Many people that stopped by shared stories about loved ones affected by Alzheimer’s. The community support of those that came out to cheer me on was illustrative of the impact this disease has had on our communities. I'm humbled for the little bit I could contribute to such a worthy cause. I’m at $15,000 (and counting) towards my goal. While I wish more had come in, I’m extremely thankful for those that donated!

Bridget Parker

Senior Branch Office Administrator, Missouri

Over the course of a decade, I watched as my dad’s memories faded. He had Alzheimer’s. My dad worked in construction all his life. He knew his way around everywhere. He could tell you how to get anywhere. And at the end of his life, he was getting lost. It was just so sad. He couldn’t even go 2 miles from his house. It was so hard to watch him just slowly lose everything.

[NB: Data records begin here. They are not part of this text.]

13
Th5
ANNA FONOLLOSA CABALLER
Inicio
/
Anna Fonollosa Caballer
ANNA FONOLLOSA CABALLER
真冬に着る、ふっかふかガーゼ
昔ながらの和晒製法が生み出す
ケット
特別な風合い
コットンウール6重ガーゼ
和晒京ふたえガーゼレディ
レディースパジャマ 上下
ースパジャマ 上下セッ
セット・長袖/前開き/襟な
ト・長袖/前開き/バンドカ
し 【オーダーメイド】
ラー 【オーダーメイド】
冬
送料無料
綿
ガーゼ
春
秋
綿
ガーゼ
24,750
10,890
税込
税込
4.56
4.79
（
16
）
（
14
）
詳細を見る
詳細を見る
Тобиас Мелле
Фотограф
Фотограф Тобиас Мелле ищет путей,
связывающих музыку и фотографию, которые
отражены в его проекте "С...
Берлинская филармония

In July 2021, our family moved my dad into a nursing home specializing in Alzheimer’s care. It was just getting too hard for my mom, Dorothy, to take care of him.

Still, about five days a week, Dorothy would bring my dad home for several hours after breakfast. They would come back to the house and watch TV or work out in the yard. The first time we brought him home for the day, we worried it would be a fight to get him to go back to the nursing home, but he surprised us. He told her, “I guess I better get back to work.” He always called the nursing home his work.

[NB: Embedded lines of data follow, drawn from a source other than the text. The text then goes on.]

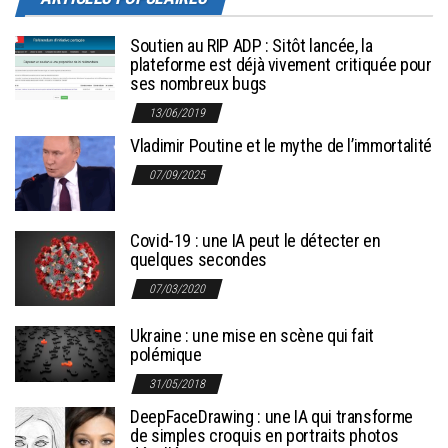
Soutien au RIP ADP : Sitôt lancée, la
plateforme est déjà vivement critiquée pour
ses nombreux bugs
13/06/2019
Vladimir Poutine et le mythe de l’immortalité
07/09/2025
Covid-19 : une IA peut le détecter en
quelques secondes
07/03/2020
Ukraine : une mise en scène qui fait
polémique
31/05/2018
DeepFaceDrawing : une IA qui transforme
de simples croquis en portraits photos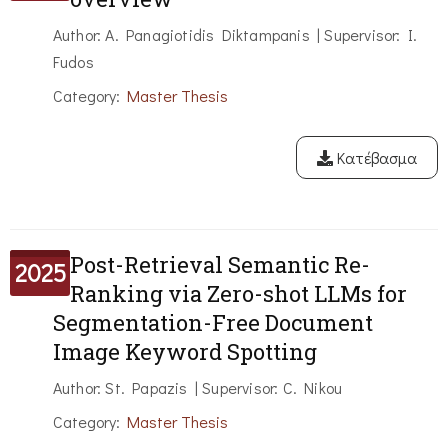
Author: A. Panagiotidis Diktampanis | Supervisor: I.
Fudos
Category:
Master Thesis
Κατέβασμα
Post-Retrieval Semantic Re-
2025
Ranking via Zero-shot LLMs for
Segmentation-Free Document
Image Keyword Spotting
Author: St. Papazis | Supervisor: C. Nikou
Category:
Master Thesis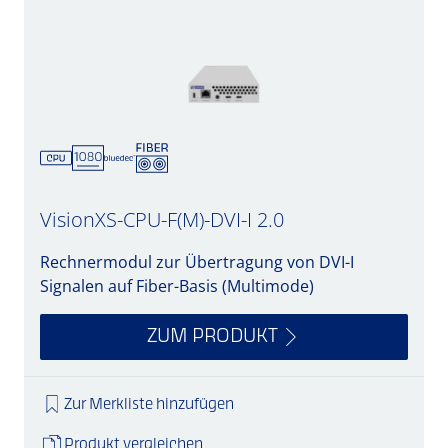
VisionXS-CPU-F(M)-DVI-I 2.0
Rechnermodul zur Übertragung von DVI-I
Signalen auf Fiber-Basis (Multimode)
ZUM PRODUKT
Zur Merkliste hinzufügen
Produkt vergleichen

Unfortunately, that November he developed COVID, which over the course of two weeks led to pneumonia. He died November 22, 2021, at the age of 81. He passed away before he didn’t know who we were. We were thankful for that.

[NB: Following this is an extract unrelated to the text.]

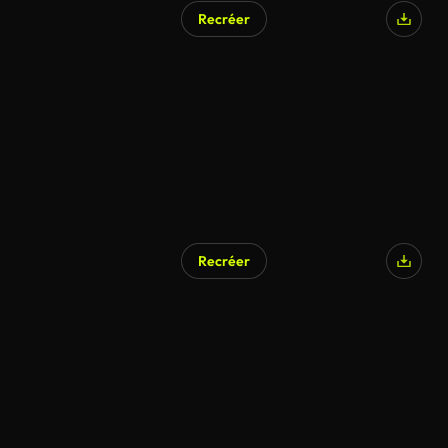
Recréer
Recréer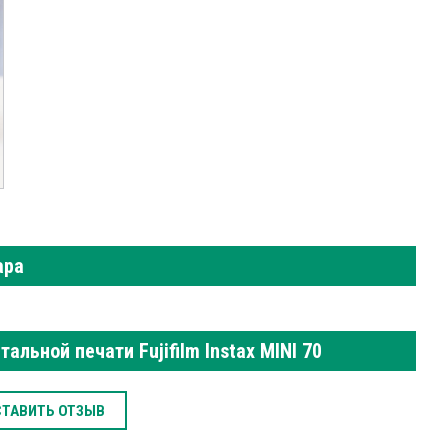
ара
льной печати Fujifilm Instax MINI 70
СТАВИТЬ ОТЗЫВ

I started participating in Walk to End Alzheimer’s. I wanted to take action. In 2019, myself and another Edward Jones colleague, Susan Ratz, were asked to take over organizing a local Golf to End Alzheimer’s event that was started 10 years ago. The original organizer, Paul, had Alzheimer’s and couldn’t do it anymore. We have grown the tournament from 24 teams to 36 teams. Over the last four years, the event has raised nearly $60,000 for the Alzheimer’s Association.

I long for the big breakthrough. I raise money to support the work of the Alzheimer’s Association, including advancing research, in hopes that someday we will find a cure. I’m 58, and I worry about developing Alzheimer’s myself.

Anne Ivancho

Headquarters Associate and Alzheimer’s Association Steering Committee member at Edward Jones, Missouri

In 2018, at the age of 64, my mom was diagnosed with frontotemporal dementia with aphasia. This diagnosis came 5 months after my Dad lost his battle with cancer.

My siblings and I became the sole caretakers of my now widowed mom. She moved in with my sister, and when my mom needed more supervision, we moved her into an assisted living facility. Within 2 years, she was moved to the memory care side of the facility. After visiting my mom one day, I remember feeling helpless and unable to do anything meaningful to help. It's a terrible feeling!

It was time to do something and the Alzheimer’s Association Steering Committee member at Edward Jones allows me to support an amazing cause with some amazing people! On this committee, I played an instrumental role in promoting the Walk to End Alzheimer’s in my community and helped set-up our Edward Jones booth at the local Walk in Saint Louis.

Sabrina Wilds

Registered Branch Associate, Indiana

My mother suffered from dementia and she lived with me and my family for 7 years. During her last years, I was mentally exhausted by the caretaker role.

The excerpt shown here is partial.